____ DATA SECTION

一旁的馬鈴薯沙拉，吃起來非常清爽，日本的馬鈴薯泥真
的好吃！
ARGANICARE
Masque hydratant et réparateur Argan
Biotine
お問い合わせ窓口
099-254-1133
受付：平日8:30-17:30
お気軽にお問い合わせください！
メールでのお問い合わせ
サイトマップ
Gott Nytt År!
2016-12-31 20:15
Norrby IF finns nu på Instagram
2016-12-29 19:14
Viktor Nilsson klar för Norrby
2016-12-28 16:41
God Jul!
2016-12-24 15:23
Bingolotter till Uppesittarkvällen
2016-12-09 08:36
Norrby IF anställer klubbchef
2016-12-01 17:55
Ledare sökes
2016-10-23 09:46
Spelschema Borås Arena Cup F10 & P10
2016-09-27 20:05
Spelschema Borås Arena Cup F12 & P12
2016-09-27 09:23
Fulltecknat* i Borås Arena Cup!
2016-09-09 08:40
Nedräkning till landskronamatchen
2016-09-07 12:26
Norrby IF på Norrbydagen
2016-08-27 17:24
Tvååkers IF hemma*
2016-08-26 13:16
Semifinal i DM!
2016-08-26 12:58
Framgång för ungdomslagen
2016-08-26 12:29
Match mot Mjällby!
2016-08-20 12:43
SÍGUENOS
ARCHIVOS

________
____ DATA SECTION

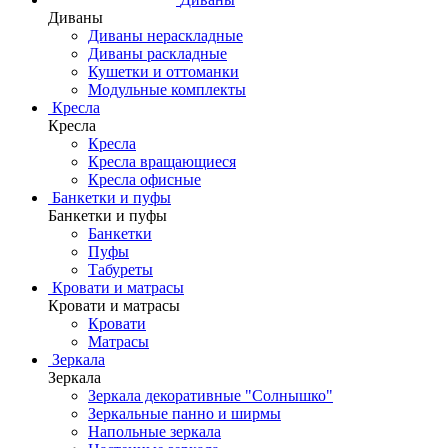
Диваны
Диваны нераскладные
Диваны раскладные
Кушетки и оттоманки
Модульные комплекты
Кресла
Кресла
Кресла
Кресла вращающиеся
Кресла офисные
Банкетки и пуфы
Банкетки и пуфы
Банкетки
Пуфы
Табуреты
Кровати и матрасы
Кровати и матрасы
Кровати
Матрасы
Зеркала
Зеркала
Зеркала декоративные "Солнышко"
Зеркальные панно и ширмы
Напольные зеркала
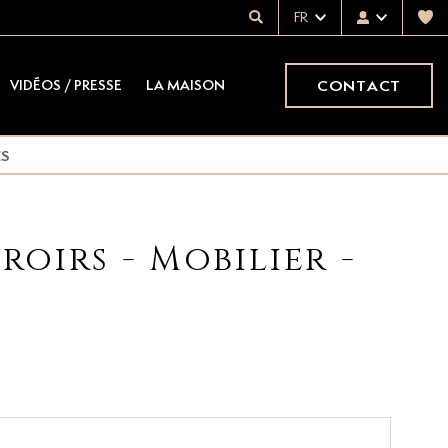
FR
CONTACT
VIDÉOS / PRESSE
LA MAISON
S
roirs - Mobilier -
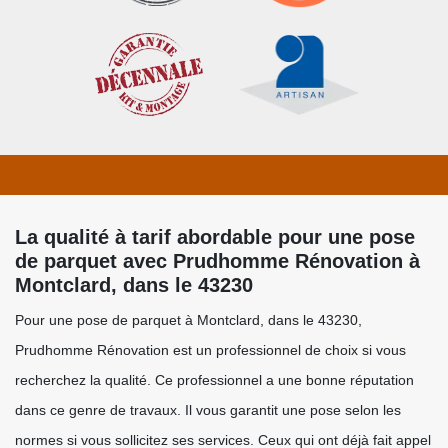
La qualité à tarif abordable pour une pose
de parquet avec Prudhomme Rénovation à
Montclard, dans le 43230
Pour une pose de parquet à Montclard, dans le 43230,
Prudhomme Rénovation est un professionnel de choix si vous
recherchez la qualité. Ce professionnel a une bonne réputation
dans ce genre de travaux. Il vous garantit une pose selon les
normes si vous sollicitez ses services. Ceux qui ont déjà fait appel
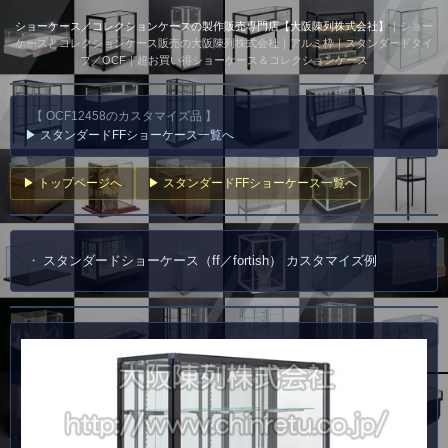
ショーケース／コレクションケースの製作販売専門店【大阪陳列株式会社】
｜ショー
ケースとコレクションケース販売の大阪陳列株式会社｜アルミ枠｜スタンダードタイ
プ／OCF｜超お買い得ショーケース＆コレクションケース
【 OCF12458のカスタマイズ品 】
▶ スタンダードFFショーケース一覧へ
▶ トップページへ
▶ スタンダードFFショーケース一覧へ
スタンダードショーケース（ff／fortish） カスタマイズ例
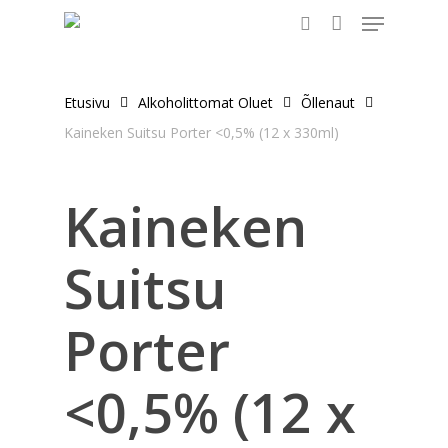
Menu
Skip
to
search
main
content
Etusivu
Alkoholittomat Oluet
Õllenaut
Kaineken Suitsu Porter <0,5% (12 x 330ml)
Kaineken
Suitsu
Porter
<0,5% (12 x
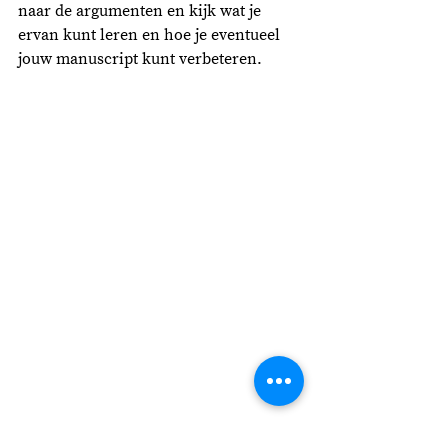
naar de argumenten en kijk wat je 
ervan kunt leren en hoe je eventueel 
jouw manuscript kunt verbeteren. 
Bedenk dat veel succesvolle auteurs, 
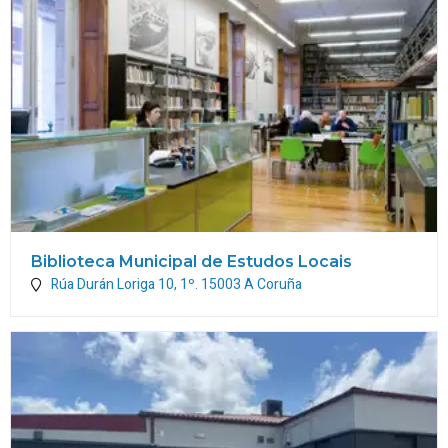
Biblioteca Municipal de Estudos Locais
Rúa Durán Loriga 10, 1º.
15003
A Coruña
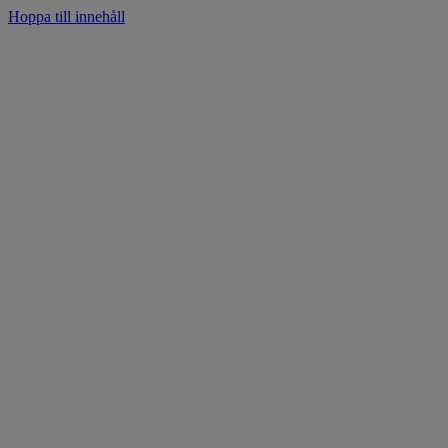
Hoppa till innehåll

________

### REQUIREMENT
Above are some entries; copy exactly the lines from the line with "dans ce genre" through the line with "Hoppa till innehåll", both included, but none of the pictures.

### PROBLEM SOLUTION
dans ce genre de travaux. Il vous garantit une pose selon les
normes si vous sollicitez ses services. Ceux qui ont déjà fait appel
ショーケース／コレクションケースの製作販売専門店【大阪陳列株式会社】
｜ショー
ケースとコレクションケース販売の大阪陳列株式会社｜アルミ枠｜スタンダードタイ
プ／OCF｜超お買い得ショーケース＆コレクションケース
【 OCF12458のカスタマイズ品 】
▶ スタンダードFFショーケース一覧へ
▶ トップページへ
▶ スタンダードFFショーケース一覧へ
スタンダードショーケース（ff／fortish） カスタマイズ例
Menu
Skip
to
search
main
content
Etusivu
Alkoholittomat Oluet
Õllenaut
Kaineken Suitsu Porter <0,5% (12 x 330ml)
Kaineken
Suitsu
Porter
<0,5% (12 x
naar de argumenten en kijk wat je 
ervan kunt leren en hoe je eventueel 
jouw manuscript kunt verbeteren. 
Bedenk dat veel succesvolle auteurs, 
Biblioteca Municipal de Estudos Locais
Rúa Durán Loriga 10, 1º.
15003
A Coruña
Hoppa till innehåll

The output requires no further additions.